Okay, so it sounds like the problem is asking for you to find a location for charge 3 on the x-axis such that the electric forces exerted on it by each of the other two charges are equal (in magnitude).

red ink said:
The problem wants me to find "2 possible VALUES" of charge 3.

No, the value of charge 3 is given, q3 = q. You must mean that the problem wants you to find two possible positions for charge 3.

red ink said:
How can i find a value when no values were given to me in the word problem.

You answered that question yourself right here:

red ink said:
THey want the X_3,1, and X_3,2 in terms of Q, D, and K (coulomb constant).
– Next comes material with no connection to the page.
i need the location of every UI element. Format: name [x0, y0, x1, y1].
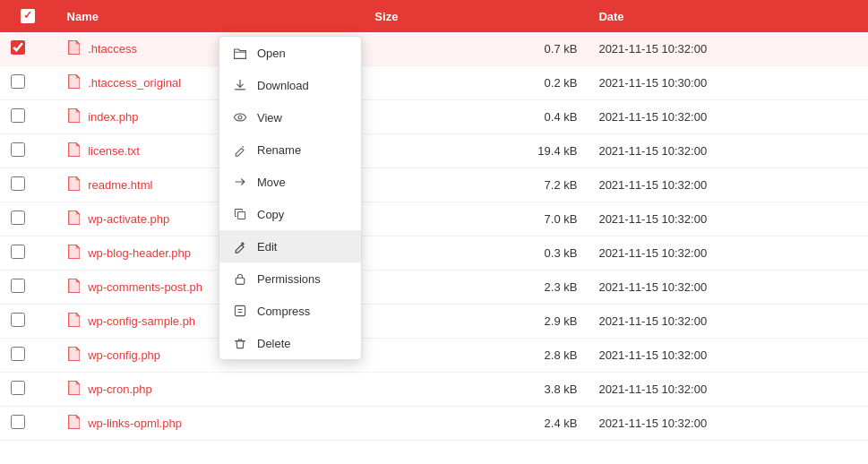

This problem is a fairly straightforward application of Coulomb's law, which allows you to calculate the electric force between two charges given the magnitude of the charges and the distance between them. It shouldn't be too hard considering you're only working in one dimension. For simplicity, why not put q1 at the origin and q2 a distance d to the right? If q3 is at some position x3, just write an expression for the force exerted by each of the other two charges on it according to Coulomb's law.

e.g

F_{\textrm{2 \,on \,3}} = k\frac{q_2 q_3}{d-x_3} = k\frac{4q^2}{d-x_3}

Can you write a similar expression for the force due to q1 on q3? If the required condition is that these two forces must be equal, equate the expressions! :smile: Can you solve for x3?
 
Thank you in advance for your reply...forgive me for my poor formating in my posts. This LaTeX Code stuff is kinda confusing!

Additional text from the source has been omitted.